Politizando a antipolítica

Imagem: Dila E
image_pdf

Por BRUNO MACHADO*

A disputa de narrativas que se dá na vida política brasileira vem se pautando no reformismo petista há duas décadas e isso pode ter reforçado a imagem pública da esquerda como defensora do Estado e dos impostos

Desde as jornadas de junho de 2013, o crescimento da visão de mundo atrelada a antipolítica vem se tornando a maior força na política eleitoral brasileira. Isso se deve ao crescimento de um sentimento nacional antissistema difuso e pouco embasado teoricamente. O fracasso pujante do capitalismo vem tornando a pauta antissistema cada vez mais forte.

A esquerda anticapitalista tem tido dificuldade de absorver esse sentimento popular e a direita com suas pautas anti-Estado tem se saído melhor na opinião pública popular.
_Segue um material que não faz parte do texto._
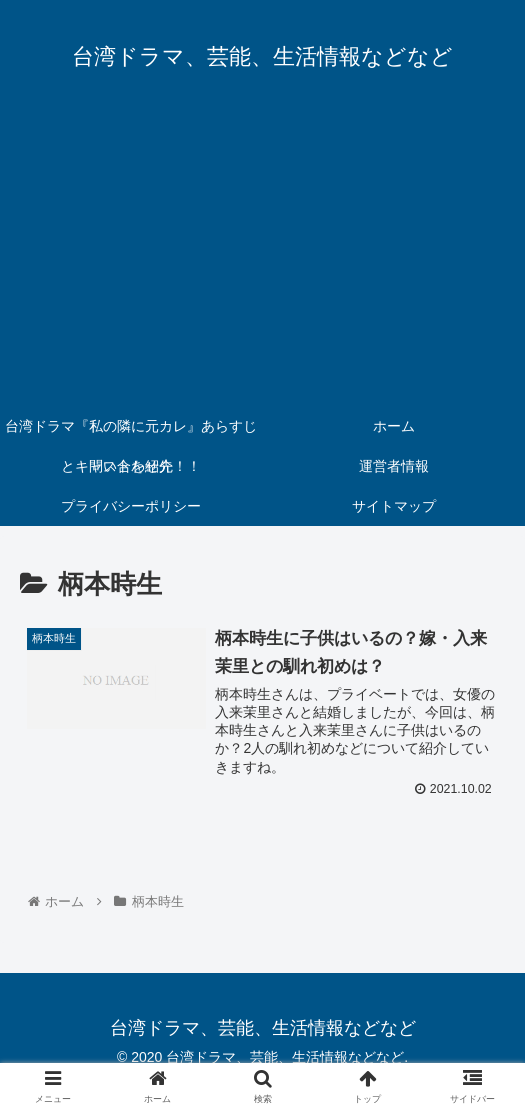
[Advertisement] (262, 256)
Com a terceira eleição de Lula, a esquerda se vê cada vez mais numa perigosa posição de defensora do sistema vigente, enquanto tem que lidar com o poderoso pânico moral da direita.

O crescente fracasso do sistema capitalista, iniciado nas crises do petróleo da década de 1970 e acelerado pelo neoliberalismo dos 1980, se torna cada vez mais perceptível na estagnação do crescimento dos salários no mundo em paralelo ao crescimento dos faturamentos e lucros das grandes corporações multinacionais oligopolistas. Nos países centrais, esse fracasso sistêmico vem dando combustível ao racismo e à xenofobia. Já na periferia, onde a imigração tem menor relevância, o neofacismo se alimenta principalmente do fanatismo religioso, que é muito mais presente nos países pobres do que nos ricos.

Como as regras que regiam o mundo não estão funcionando mais hoje, as populações dos países centrais e periféricos têm buscado alternativas cada vez mais extremas. A esquerda mundial, mergulhada no reformismo, não tem soluções para além de uma defesa abstrata do aumento de impostos para os ricos, que comumente não se traduz em política pública, ou, quando o faz, não tem a relevância orçamentária que prometia. Por outro lado, a direita oferece um discurso “contra tudo que está aí” capturando esse sentimento difuso da antipolítica e se apropriando da religiosidade do povo brasileiro para desviar o foco do debate sobre o capitalismo e os reais problemas que afligem aos trabalhadores.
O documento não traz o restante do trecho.